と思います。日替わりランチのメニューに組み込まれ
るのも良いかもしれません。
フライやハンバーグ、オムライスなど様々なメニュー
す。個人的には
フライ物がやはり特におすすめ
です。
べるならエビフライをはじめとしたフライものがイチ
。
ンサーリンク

- Exercise description -
Would you repeat the records above without any changes?

- Task answer -
と思います。日替わりランチのメニューに組み込まれ
るのも良いかもしれません。
フライやハンバーグ、オムライスなど様々なメニュー
す。個人的には
フライ物がやはり特におすすめ
です。
べるならエビフライをはじめとしたフライものがイチ
。
ンサーリンク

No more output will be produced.